In an email to the Tribune, UTA spokesperson Carl Arky wrote that the divider is not a concern for the agency.
Ski Bus riders destined for the Wildcat area have several, mostly unappealing, options.
They can ride the bus to either the Alta Peruvian Lodge, just west of Wildcat base, or to the Albion base at the far east end of town. From Albion, if they have their skis, they can take a tow lift to the Wildcat area. If they have lockers or are staying at the Goldminer’s Daughter, however, they’ll have to schlep their gear about half a mile to the other side of the ski area. Then they’ll have to do it again at the end of the day since Albion is the last pickup spot in Alta before the bus heads back to the valley (Callison said UTA is looking at safe options for adding another pickup spot on the west side of town).
If passengers disembark at the Peruvian, they have two choices. They can either slide down a steep and deep hillside behind the lodge to the resort or walk about a quarter mile with traffic in the snow along the shoulder of Highway 210 and down the driveway. The free Alta Town Shuttle also circulates among the lodges and ski area, but Maughan said its vans are small and not suited to handle hundreds of stranded Ski Bus passengers.
Alta has said it will issue refunds to customers who relied on the bus service from the discontinued route 953 or who were dependent on the Wildcat bus stop.
“We’re either going to put people in a less safe position in trying to use the bus and get to their work or their locker,” Maughan said, “or, I fear that most of them will just say the bus doesn’t work anymore and they’ll start driving.”

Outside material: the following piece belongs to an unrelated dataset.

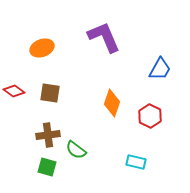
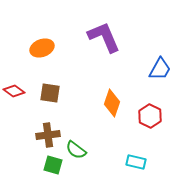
green square: moved 6 px right, 2 px up
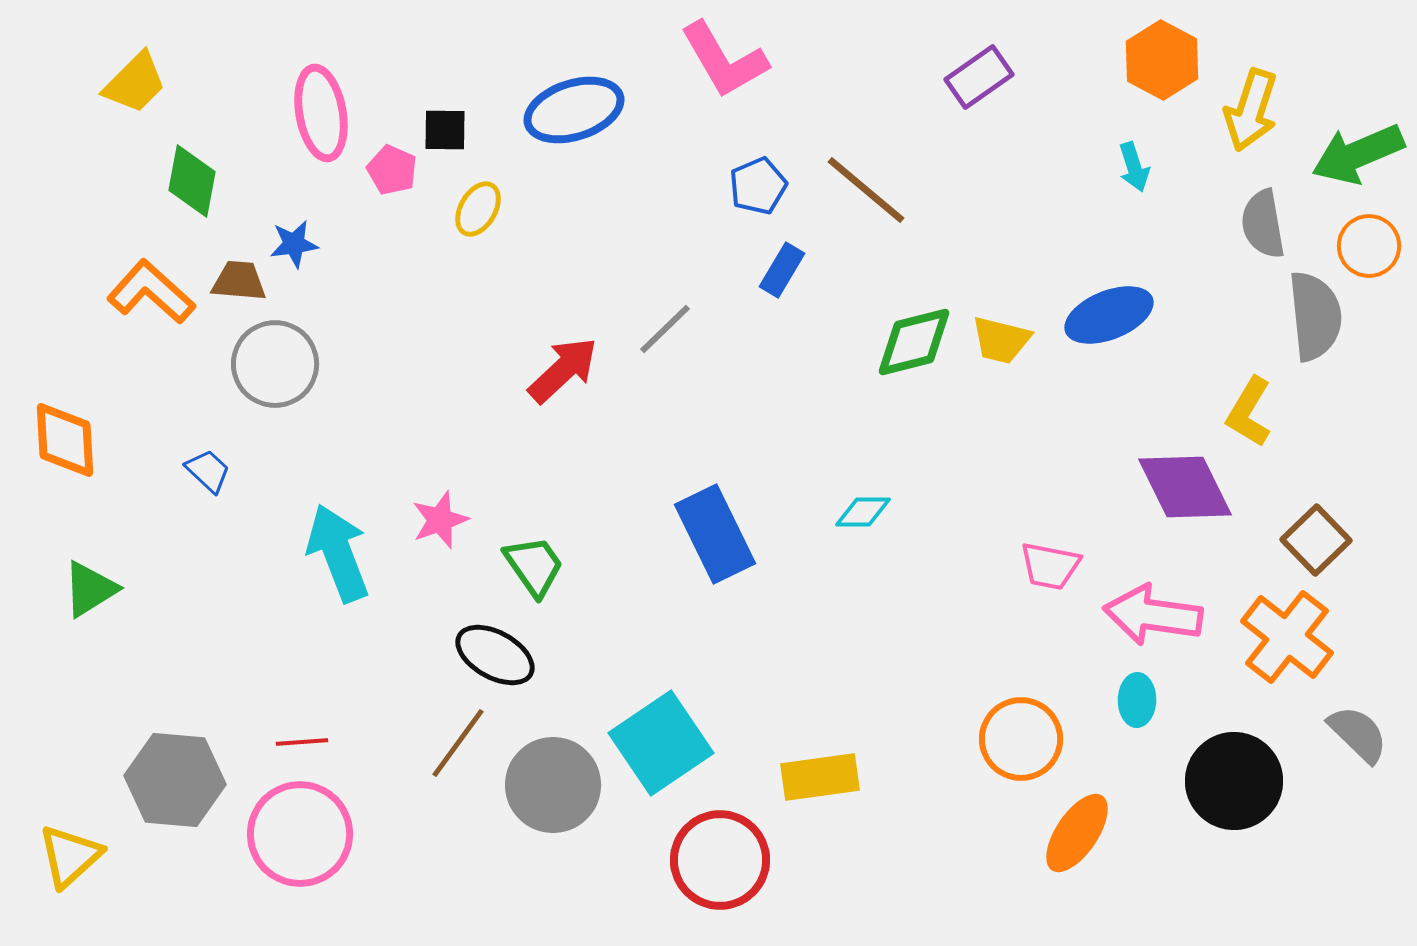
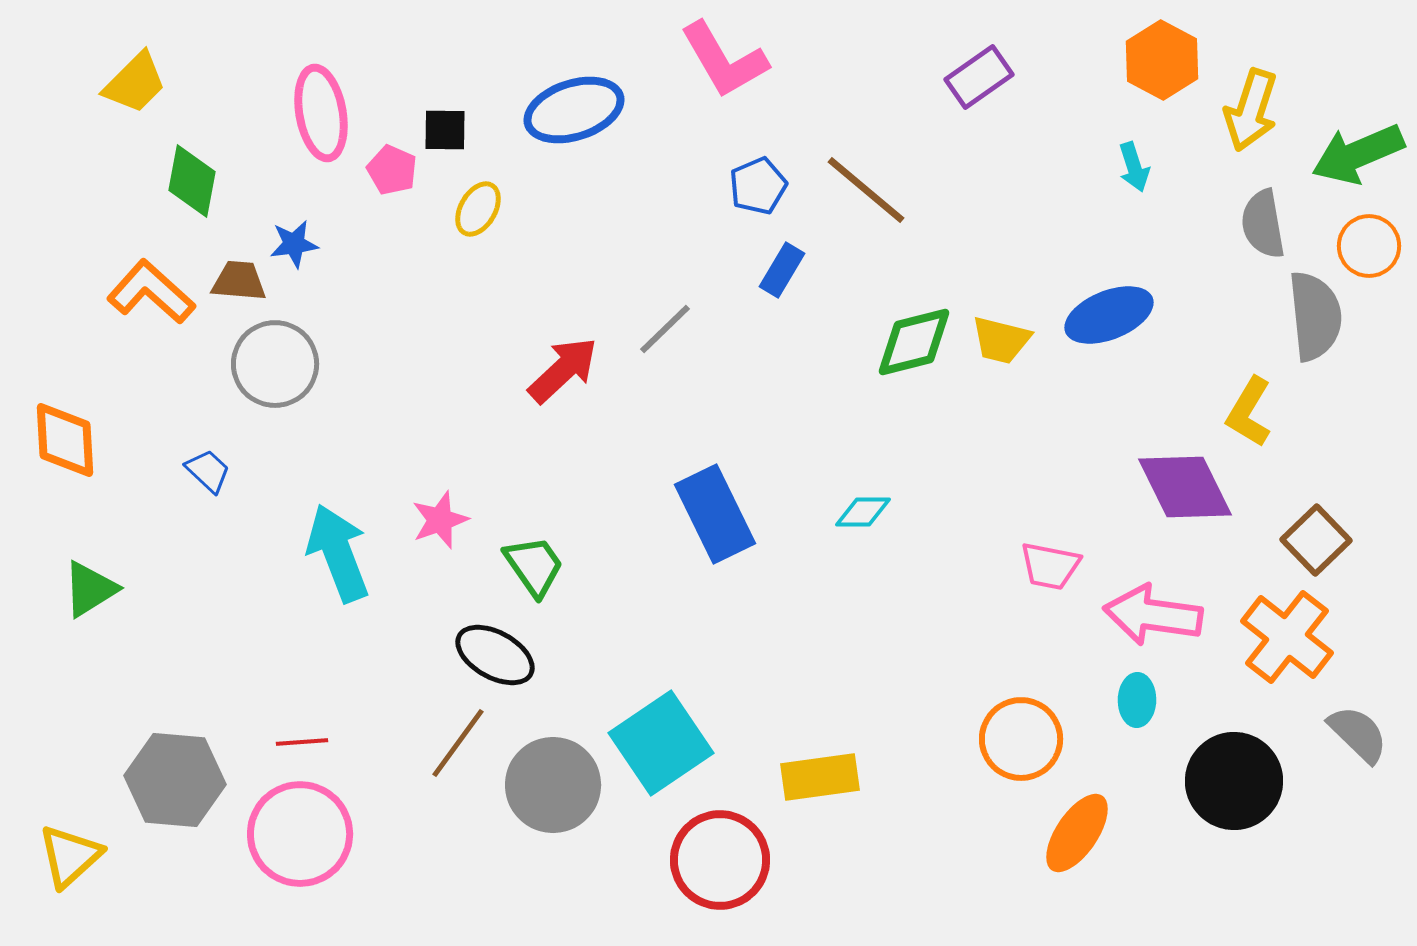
blue rectangle at (715, 534): moved 20 px up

And that’s where the conspiracy theories come in.
THE GONDOLA THEORY
Earlier this year, UDOT recommended building a gondola up Little Cottonwood Canyon to allay traffic congestion. Gondola opponents subsequently voiced plans to increase bus ridership, among other efforts, to prove that viable and less-obtrusive traffic management alternatives exist. Yet UTA — which is not connected to UDOT — has made Ski Bus cuts that have unintentionally hurt that effort.
“I am not a conspiracy theorist,” Sim said. “But then I started thinking, … ‘Is this some weird, kind of covert way that they’re going to try to put more cars into the canyon so they can further justify the whole gondola?’”
Maughan, a proponent of the gondola, doesn’t subscribe to that theory. He also put to bed another potential conspiracy theory: That Alta would welcome the drop in service so it could charge more people for parking. The ski area instituted a paid parking and reservation system last year.
Callison agreed that UTA’s cuts will inevitably lead to more cars in the canyon. However, he rejected the suggestion that it is the agency’s intent.
“At this point in time, we’re just trying to make it to April,” said Callison, referring to the last month of Ski Bus service each season. “The lofty talk of a gondola 10 years from now has not even entered our radar as far as the ski service this year.”
He said any cuts to service relate either to the lack of drivers or to safety concerns. UTA has enacted several initiatives to attract more drivers and support personnel, but Callison said some enticements, such as wage increases, must first be brokered with the unions. UTA is in the midst of those negotiations.
So, even though UTA is hoping to have a full roster of drivers lined up by next ski season, Callison said he expects the gaps in service to continue for a few years. The gap in service to the Goldminer’s Daughter stop could well beyond than that, he added.
“That might be even a longer conversation that goes on for several more years, trying to figure out what is the best way for us to service these canyons going forward,” he said. “But this is what we can do this year.”
So it seems that if nothing else, both the Alta skiers and UTA can agree on this: The driveway into Wildcat is, in numerous ways, a slippery slope.